The Eve of the Nativity – Christmas Eve – Year A (2022)

Isaiah 9:2 – 7
Psalm 96
Titus 2:11 – 14
Luke 2:1 – 20

This is the homily given at St. John’s, Huntingdon, Pennsylvania on Saturday, December 24, 2022 by Fr. Gene Tucker.

 

 “PASSING IT ALONG”

(Homily text: Luke 2: 1 – 20)

Once upon a time, as the church service was ending, and the altar call was given to those in attendance, a man came forward, raised his arms, and said, “Lord, just fill me up, just fill be up!” This went on for awhile, the man continuing to say, “Lord, fill me up, just fill me up!”, until a woman sitting in the front pew said, quite loudly, “Yes, Lord, fill him up! He sure does leak!”

(Hope this little story brings a smile to your face.)

In all seriousness, though, being a “leaky” Christian isn’t a bad thing. In fact, if we think about it, it’s a required thing.

Perhaps an explanation is in order:

At Christmastime, we celebrate God’s great gift in the sending of His Son to take up our humanity. God “got in the trenches” of human life and existence as He came in the person of Jesus. That eternal God, the One who made the heavens and the earth and all that is in them, came in the person of the second person of the Holy Trinity, the One we call the “Christ”. (Yes, I’m getting a little theological here.) Put another way, God’ cared enough about the world’s welfare and the betterment of the people living in it that He chose to send the very best: Himself.

Christmas is, therefore, all about gifts and gift-giving. (Indeed, the realization that God gave the best gift He could give to humanity is the basis for our own gift-giving at Christmastime…because God gave an immense gift to us, we, in turn, give gifts to others.)

God’s gift-giving isn’t meant to be some theoretical abstraction, some set of ideas that we think about. Though thinking about God’s great gift, given at Christmastime, is important, and though it’s important for us to learn more and more about God’s nature and God’s will for our lives, merely thinking about these things isn’t the goal of God’s gift-giving.

The goal we are challenged to meet is to come to an intense, personal, one-on-one love relationship with God through Christ. This means that the journey is an inward one, into our very innermost self, into our minds, our hearts, and our very souls.

When we take that journey, we come to realize more and more fully that God’s essential nature is to be generous with His love. If we can return to the little story with which we began (above), we can say that God’s desire is to “fill us up”. God’s desire is to fill us up to overflowing with meaning, with love, with an awareness of how precious we are to Him. There is no fuller or more complete basis for a healthy way of living than to be in such a relationship with God.

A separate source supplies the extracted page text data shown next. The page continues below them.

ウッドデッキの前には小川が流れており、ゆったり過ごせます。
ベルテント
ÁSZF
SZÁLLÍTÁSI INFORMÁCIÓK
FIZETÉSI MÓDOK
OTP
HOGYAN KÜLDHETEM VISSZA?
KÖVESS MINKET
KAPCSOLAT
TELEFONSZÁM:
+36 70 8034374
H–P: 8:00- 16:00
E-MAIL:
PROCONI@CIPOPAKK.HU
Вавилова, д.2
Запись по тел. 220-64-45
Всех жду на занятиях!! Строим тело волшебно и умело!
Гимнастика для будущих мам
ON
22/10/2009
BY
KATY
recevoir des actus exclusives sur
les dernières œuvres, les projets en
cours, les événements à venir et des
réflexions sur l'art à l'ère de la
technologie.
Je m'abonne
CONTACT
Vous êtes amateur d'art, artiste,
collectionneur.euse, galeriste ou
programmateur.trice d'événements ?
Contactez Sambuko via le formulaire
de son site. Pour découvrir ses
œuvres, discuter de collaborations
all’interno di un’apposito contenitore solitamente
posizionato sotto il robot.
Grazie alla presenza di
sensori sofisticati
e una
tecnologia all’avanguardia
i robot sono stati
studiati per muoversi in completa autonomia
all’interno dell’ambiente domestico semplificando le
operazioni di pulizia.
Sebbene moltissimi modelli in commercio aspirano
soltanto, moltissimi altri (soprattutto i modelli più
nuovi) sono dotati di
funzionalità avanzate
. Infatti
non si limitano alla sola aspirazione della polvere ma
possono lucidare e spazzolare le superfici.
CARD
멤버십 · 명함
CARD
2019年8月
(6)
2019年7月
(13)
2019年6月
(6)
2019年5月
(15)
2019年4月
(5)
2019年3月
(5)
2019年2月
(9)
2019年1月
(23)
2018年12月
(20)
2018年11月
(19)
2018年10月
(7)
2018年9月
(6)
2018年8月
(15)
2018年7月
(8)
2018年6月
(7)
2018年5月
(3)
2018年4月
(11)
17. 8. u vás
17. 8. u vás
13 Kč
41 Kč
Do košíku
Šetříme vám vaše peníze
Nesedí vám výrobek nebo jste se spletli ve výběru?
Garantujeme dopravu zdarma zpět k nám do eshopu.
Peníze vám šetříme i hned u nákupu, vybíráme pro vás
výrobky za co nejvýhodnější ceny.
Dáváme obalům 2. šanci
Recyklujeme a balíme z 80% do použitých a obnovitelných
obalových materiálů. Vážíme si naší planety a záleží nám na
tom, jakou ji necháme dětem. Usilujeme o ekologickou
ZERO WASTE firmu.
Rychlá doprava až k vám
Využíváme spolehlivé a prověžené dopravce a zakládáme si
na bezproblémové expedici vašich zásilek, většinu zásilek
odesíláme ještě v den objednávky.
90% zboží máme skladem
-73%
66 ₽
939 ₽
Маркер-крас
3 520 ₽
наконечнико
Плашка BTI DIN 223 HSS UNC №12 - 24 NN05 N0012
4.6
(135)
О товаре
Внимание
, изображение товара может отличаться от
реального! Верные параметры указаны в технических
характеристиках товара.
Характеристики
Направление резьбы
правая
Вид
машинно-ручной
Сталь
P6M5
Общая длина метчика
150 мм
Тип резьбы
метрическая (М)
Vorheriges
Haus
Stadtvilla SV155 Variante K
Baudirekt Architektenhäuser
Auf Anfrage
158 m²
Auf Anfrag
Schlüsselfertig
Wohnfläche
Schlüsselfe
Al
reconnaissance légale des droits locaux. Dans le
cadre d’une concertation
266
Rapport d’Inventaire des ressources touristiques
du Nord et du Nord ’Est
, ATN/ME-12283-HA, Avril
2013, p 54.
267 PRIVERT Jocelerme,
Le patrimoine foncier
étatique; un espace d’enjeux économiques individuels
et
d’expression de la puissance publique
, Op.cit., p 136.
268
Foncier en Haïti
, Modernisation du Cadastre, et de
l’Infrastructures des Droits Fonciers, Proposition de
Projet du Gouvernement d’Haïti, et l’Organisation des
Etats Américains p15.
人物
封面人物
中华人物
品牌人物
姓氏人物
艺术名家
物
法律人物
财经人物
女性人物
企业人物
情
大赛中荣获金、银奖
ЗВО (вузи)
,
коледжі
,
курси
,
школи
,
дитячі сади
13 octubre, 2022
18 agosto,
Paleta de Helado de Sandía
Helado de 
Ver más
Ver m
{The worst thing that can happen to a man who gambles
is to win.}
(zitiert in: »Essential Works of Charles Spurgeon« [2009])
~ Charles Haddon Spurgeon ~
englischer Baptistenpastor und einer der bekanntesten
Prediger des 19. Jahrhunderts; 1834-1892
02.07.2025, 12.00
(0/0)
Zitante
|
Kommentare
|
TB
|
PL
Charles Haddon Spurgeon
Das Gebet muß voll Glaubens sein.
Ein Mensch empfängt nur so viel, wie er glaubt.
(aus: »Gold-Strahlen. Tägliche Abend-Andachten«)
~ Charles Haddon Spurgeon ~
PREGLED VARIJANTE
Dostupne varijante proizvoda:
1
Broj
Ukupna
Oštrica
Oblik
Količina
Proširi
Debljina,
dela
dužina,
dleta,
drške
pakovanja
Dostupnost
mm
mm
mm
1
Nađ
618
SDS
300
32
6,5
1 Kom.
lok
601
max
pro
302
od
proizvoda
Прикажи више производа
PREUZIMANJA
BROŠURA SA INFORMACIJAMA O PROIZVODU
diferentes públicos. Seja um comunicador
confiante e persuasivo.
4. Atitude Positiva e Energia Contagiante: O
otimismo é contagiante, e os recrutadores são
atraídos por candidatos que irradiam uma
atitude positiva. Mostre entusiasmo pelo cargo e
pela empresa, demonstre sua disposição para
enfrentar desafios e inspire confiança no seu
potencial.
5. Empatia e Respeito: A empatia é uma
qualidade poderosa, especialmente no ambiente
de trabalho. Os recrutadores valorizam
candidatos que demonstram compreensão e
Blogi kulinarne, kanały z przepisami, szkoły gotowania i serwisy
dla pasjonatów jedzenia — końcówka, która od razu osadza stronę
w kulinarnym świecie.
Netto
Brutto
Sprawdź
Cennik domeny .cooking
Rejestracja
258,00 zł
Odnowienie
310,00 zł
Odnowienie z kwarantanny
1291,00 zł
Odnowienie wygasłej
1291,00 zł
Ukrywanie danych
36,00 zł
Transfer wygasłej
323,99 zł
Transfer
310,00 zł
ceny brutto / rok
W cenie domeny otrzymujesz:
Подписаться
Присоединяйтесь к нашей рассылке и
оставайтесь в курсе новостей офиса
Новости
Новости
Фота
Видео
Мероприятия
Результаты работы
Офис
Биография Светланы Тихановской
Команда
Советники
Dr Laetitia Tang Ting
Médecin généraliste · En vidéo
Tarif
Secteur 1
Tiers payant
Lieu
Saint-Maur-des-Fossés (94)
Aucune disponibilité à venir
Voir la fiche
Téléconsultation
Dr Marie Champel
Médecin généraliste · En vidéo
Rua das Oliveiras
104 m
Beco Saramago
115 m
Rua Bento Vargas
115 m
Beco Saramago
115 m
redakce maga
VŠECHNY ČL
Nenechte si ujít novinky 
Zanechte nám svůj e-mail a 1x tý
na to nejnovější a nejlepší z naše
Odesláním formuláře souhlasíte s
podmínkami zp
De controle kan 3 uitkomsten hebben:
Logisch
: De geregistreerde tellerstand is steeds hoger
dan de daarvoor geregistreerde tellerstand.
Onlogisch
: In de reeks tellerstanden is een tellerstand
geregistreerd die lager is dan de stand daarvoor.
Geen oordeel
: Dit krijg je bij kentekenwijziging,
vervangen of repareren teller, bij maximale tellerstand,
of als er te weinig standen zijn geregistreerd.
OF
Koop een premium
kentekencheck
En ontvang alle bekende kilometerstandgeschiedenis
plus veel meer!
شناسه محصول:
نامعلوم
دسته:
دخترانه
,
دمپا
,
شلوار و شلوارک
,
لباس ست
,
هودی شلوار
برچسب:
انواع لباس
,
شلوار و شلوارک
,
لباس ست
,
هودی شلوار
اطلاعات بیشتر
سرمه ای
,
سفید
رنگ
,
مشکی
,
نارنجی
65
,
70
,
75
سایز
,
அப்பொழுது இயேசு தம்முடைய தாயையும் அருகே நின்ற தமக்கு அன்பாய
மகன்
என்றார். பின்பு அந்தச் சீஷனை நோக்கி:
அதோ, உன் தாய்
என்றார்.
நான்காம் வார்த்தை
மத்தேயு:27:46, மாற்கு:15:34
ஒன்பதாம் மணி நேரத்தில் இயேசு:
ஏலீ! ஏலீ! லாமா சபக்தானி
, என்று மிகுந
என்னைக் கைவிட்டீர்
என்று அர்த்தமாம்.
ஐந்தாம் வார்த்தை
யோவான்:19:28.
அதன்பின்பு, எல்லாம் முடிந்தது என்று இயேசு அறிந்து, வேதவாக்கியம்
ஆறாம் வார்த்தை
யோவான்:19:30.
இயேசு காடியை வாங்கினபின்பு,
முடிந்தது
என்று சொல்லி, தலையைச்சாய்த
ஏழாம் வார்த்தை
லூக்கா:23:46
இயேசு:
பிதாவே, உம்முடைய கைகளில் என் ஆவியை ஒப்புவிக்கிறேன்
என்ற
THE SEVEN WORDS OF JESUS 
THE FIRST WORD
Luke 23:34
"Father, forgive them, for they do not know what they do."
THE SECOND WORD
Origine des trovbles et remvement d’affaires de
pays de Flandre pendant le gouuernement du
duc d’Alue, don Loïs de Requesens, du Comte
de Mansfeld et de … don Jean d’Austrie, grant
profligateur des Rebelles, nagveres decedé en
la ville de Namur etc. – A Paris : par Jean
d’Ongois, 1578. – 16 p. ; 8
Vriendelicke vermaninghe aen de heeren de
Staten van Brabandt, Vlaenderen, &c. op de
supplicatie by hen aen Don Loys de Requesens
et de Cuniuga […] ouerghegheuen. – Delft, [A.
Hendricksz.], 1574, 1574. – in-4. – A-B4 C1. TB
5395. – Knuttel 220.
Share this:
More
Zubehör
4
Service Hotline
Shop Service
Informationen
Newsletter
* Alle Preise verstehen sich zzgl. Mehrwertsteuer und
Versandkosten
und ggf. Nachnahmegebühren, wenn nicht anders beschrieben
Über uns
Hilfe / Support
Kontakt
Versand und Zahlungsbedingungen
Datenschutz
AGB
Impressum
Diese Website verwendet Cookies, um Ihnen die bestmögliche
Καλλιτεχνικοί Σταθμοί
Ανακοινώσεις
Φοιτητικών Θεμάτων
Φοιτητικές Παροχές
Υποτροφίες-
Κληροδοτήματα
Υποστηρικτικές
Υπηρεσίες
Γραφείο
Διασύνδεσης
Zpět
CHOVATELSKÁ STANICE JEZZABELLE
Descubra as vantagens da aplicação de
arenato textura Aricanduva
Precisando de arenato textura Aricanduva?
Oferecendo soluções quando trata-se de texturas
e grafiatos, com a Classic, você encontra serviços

But this transfer of divine love and attention isn’t meant to end there. As we receive God’s love, attention, and direction, we are called – in turn – to leak a little, or to leak a lot, allowing the healing waters of God’s love to flow out into the relationships with have with others. We are required to share what we have received at God’s hand. As we do so in response to God’s command, God will see to it that we are refilled with more and deeper love and a more intense relationship with that One who created us and who loves us deeply and intensely.

In this intensely personal way, God’s kingdom comes into being, one Christian believer “leaking” out God’s love from themselves into the lives of others, a direct transfer of God’s healing waters from God to each believer, to another person.

AMEN.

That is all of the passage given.